Some people feel better when they go vegetarian (I sure did), and some when they adopt a ‘paleo’ diet. For many people, just cutting out the soda or donut addiction is a huge step up in health for them, and if they stick to it, can lead to making other dietary changes, such as cutting out other junk or fast foods (or those foods high in fats, sugar, or sodium – the ones we think we “can’t live without” because we’re addicted to them). And considering that our kids learn what to eat by watching us (and eating the foods that we eat), then developing healthy eating habits goes a long way toward their health as well.
3. Downtime: Whether or not you have a job outside the home, or you’re a stay at home dad, or a work at home dad, you still really need some downtime —some “me time.” If all of your efforts and energy are being poured into work, family, community service, etc., and you’re not serving yourself up some of that energy, you’re going to burn out. It’s really important to take time for yourself—to just sit and read, to go running through the woods, to take up a new hobby, whatever—so that you can come back to your wife and family refreshed and fulfilled on a personal level.
Yes, marriage and fatherhood are also fulfilling, but we’re not just husbands and fathers. We’re men with interests and needs and talents which might fall outside the realm of family and relationship, and it’s good to acknowledge that, so we don’t get caught up in the guilt of taking time for ourselves. (The flip side of this is making sure that your partner is also getting their needs for ‘me time’ met.)
4. Date Nights: One thing that is almost sure to happen soon after the baby enters your life is that your relationship with your wife will probably sink to the lowest priority for both of you. After all, now that you’ve got a tiny human you’re caring for, there really aren’t enough hours in the day to keep that strong romantic connection with your partner, right? Wrong. It’s easy to fall into that trap, and it’s a pretty deadly trap at that.
Neglect spawns neglect, and it may be that you’re now more like housemates who share a child than a couple in love. And one of the answers to that is making a regular time for the two of you to have a date—to spend time together without the baby or the job or the chore list at the center of your conversations. Date night doesn’t have to mean spending any money going out to eat or to a show, either. It can be as simple as capitalizing on nap time for an impromptu picnic or “adult time,” or dropping baby off at grandma’s so you can go for a short hike. Make connecting with your partner regularly one of your habits, and your relationship will be much better off for it.
5. Suit Up and Show Up: In fatherhood, just as in the rest of our life, showing up ready and willing to do the work is a huge piece of being better at what you do. And that goes just as strongly for your love relationship with your wife or partner. Too many times, we expect to reap all of the benefits of strong, healthy family relationships without putting in our time and working at them.
As important as showing up for your wife and family (especially when you don’t want to) is also being willing to make compromises and shift our priorities and obligations outside the house in order to fulfill our children’s needs and those of the family as a whole. It’s a hard lesson for some men to learn—that work/friends/hobbies are actually now secondary to the family’s needs—and one that has the potential to create some serious friction in your marriage. So making the effort and taking the time to drop your mental baggage at the door in order to be present and fully engaged with your kids and partner, no matter what the activity, is an important part of developing healthy relationships with them.

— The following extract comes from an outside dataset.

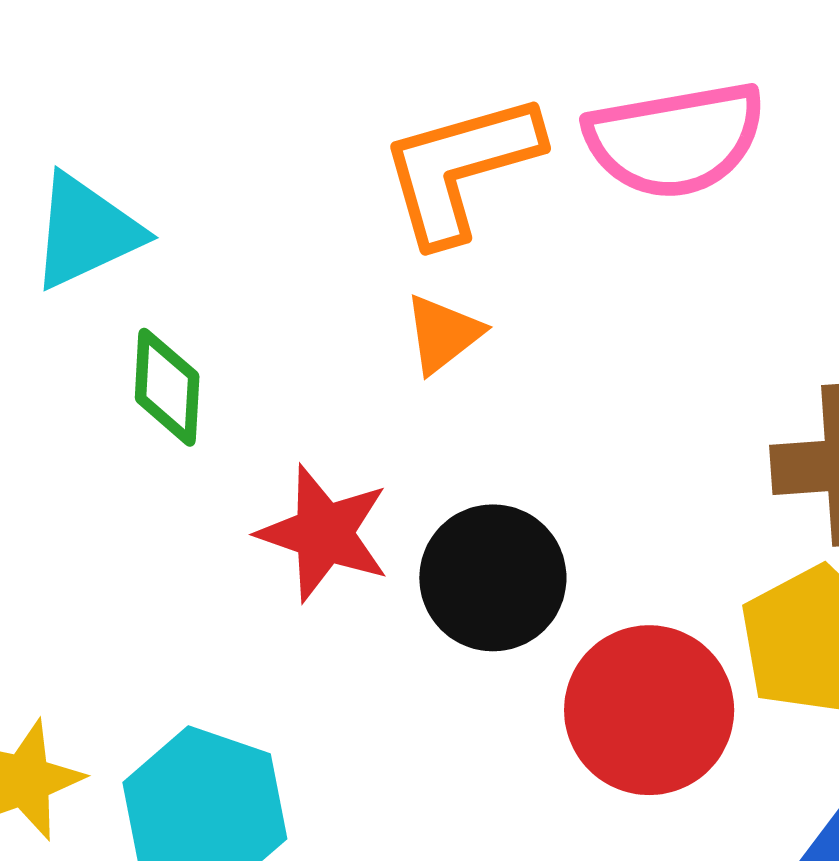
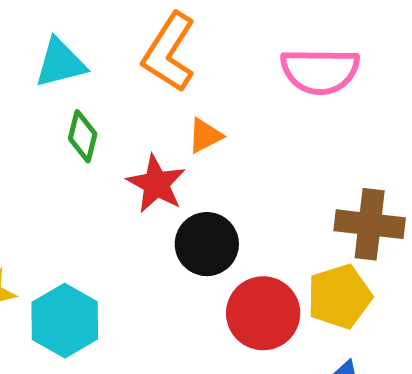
orange L-shape: (460, 168) -> (169, 52), moved, turned -52
red star: (324, 533) -> (156, 184), moved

6. Reverence: I almost put “spirituality” here, but knowing some people are averse to using that word (or faith, or religion for that matter), I thought reverence is more applicable.
We all have a sense of reverence and beauty—we see or hear things which put us in a state of awe, from music to art to nature to yes, even science or engineering—and acknowledging those things and making time for them can add immeasurably to our personal character.
And I don’t believe that this habit and #3, getting some downtime, are one and the same. Things which spark your imagination and lift your spirits are also things which can be shared with your wife and children, whereas downtime is almost exclusively a solo act. Consider meditating or practicing yoga as a couple, or taking the family out to revel in the beauty of the natural world, or engaging in art projects (or appreciation—visiting galleries and museums are great ways to begin adding some reverence into your life).
What other healthy habits for being a better father would you add to this list?